Monde du Travail: les défis qui attendent l’OIT

Dans cet entretien, le président du Groupe Travailleur revient sur les résultats de la 328e session du Conseil d’administration de l’OIT qui s’est tenue en novembre. Luc Cortebeeck explique les grands défis qui attendent l’OIT après la réélection de son Directeur général, Guy Ryder. M. Cortebeeck expose également la position du Groupe Travailleur sur la protection des droits des travailleurs au Qatar, Venezuela, Chili, Guatemala et Myanmar ainsi que sur la lutte contre le travail des enfants dans le monde.

Actualité | 24 novembre 2016
Luc Cortebeeck, Président du Groupe Travailleurs
ACTRAV INFO : La 328ème session du Conseil d’administration de l’OIT vient de s’achever. Quelle lecture faites-vous des résultats de cette session au niveau du Groupe Travailleur?

Luc Cortebeeck :
C’est toujours une aventure, que nous préparons des semaines en avance avec la secrétaire du Groupe travailleur Raquel Gonzalez et sa collègue Esther Busser. Comme d’habitude, cette session a débuté par la réunion du Comité de la liberté syndicale qui a fait un excellent travail pour protéger les droits des travailleurs. Le Conseil a également été préparé par le Bureau du Conseil d’administration avec le président Seidenberger, le Directeur général, mon collègue employeur Jørgen Rønnest, et moi-même. Le jour avant le Conseil nous nous sommes réunis avec les porte-paroles de notre groupe. Le premier jour du Conseil, lundi le 30 octobre, le Groupe travailleur s’est réuni pour affiner ses positions sur les questions à l’ordre du jour. Il faut aussi prendre des contacts avec les gouvernements et avec le Groupe employeur. Il s’agît, sans aucun doute, d’un processus complexe. Et lors de cette dernière session, les débats ont été difficiles mais ouverts et les trois groupes (gouvernements, employeurs et travailleurs) étaient finalement décidés à arriver à des consensus, ce qui n’est pas toujours évident. Les documents fournis par le BIT étaient de bonne qualité, ce qui constitue une aide considérable pour faciliter les travaux du Conseil d’administration. Je suis retourné chez moi, en Belgique, fatigué comme tous les collègues mais avec un sentiment plutôt satisfait, avec l’espoir que notre travail va contribuer à garantir la protection des travailleurs dans le monde. C’est notre objectif principal à chacune de nos réunions au Conseil d’administration.

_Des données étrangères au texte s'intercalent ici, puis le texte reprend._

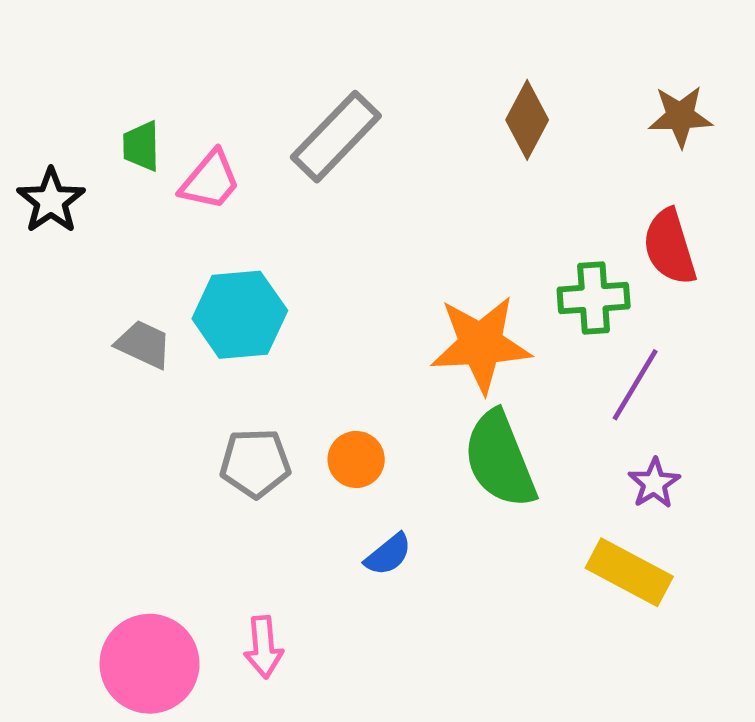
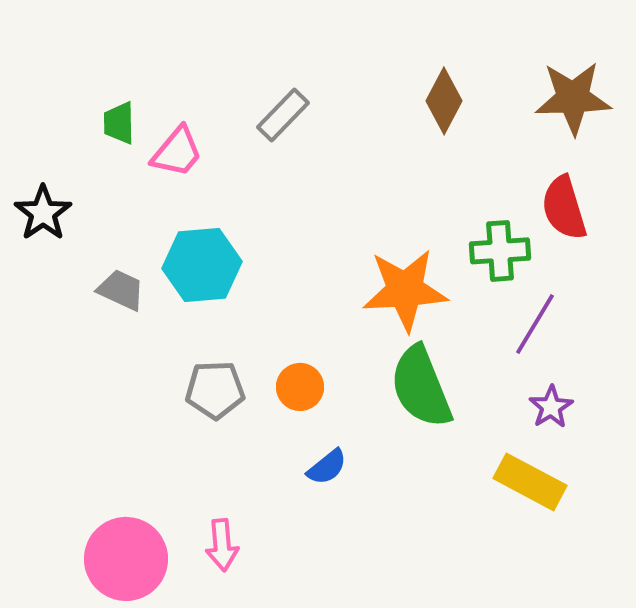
brown star: (680, 116) -> (573, 98), size x1.4
gray rectangle: (336, 137) -> (283, 115), size x0.7
black star: (51, 201) -> (43, 213), moved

Je terminerai par un hommage à tous nos camarades qui nous ont quittés ces derniers temps. C’est notamment le cas de Helen Kelly de la Nouvelle Zélande qui était membre de notre Groupe travailleur, une amie qui nous a quittés le 14 octobre 2016. Elle s’est battue jusqu’au bout à nos côtés afin de servir les travailleurs en général et l’OIT en particulier. Nous pensons également à James Denis Akumu qui est décédé en août dernier. M. Akumu avait participé à plusieurs sessions du Conseil avec l’Organisation de l’Unité Syndicale Africaine (OUSA). Un hommage également à Naïr Goular, de Forza Sindical du Brésil, ancienne membre du Conseil d’administration. Nos pensées vont à leurs familles, à leurs organisations nationales et à l’ensemble du mouvement syndical à travers le monde.

ACTRAV INFO : Des plaintes concernant le respect des droits des travailleurs ont été discutées lors de cette session. Quelle est votre évaluation des décisions prises concernant le Qatar, le Venezuela, le Chili, le Guatemala et le Myanmar ?

Tous ces gouvernements mentionnés risquent de devoir se soumettre à une Commission d’enquête et, en tous cas, ils sont mis sous pression pour respecter les conventions de l’OIT.

Au Qatar, le gouvernement doit réformer le système kafala, qui est en fait un système d’esclavage dans lequel les travailleurs sont totalement dépendants et sous le contrôle de l’employeur et du gouvernement. Nous parlons de 1 800 000 travailleurs migrants. La législation a été réformée en décembre 2016 mais cela ne suffira pas pour éradiquer le kafala. Entretemps, notre ‘Global Union Federation - Building and Woodworkers’ est en négociations avec certaines compagnies afin d’instituer des comités de travailleurs. Nous attendons avec impatience l’accord du gouvernement qatari pour instituer ces comités. Je suis intervenu au Conseil d’administration et personnellement auprès du Ministre du Travail pour soutenir ce processus. En tous cas, l’évaluation du travail législatif sera faite au Conseil d’administration de mars 2017.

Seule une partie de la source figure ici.